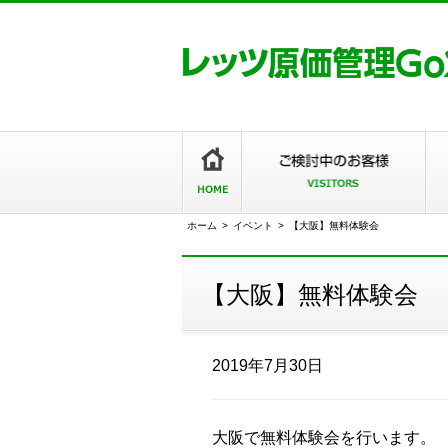
ホーム
>
イベント
>
【大阪】無料体験会
【大阪】無料体験会
2019年7月30日
大阪で無料体験会を行います。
▬▬▬▬▬▬▬▬▬▬
### WORK REQUEST:
Reproduce the entries exactly. Do not carry over any picture.

### RESPONSE AREA:
ホーム
>
イベント
>
【大阪】無料体験会
【大阪】無料体験会
2019年7月30日
大阪で無料体験会を行います。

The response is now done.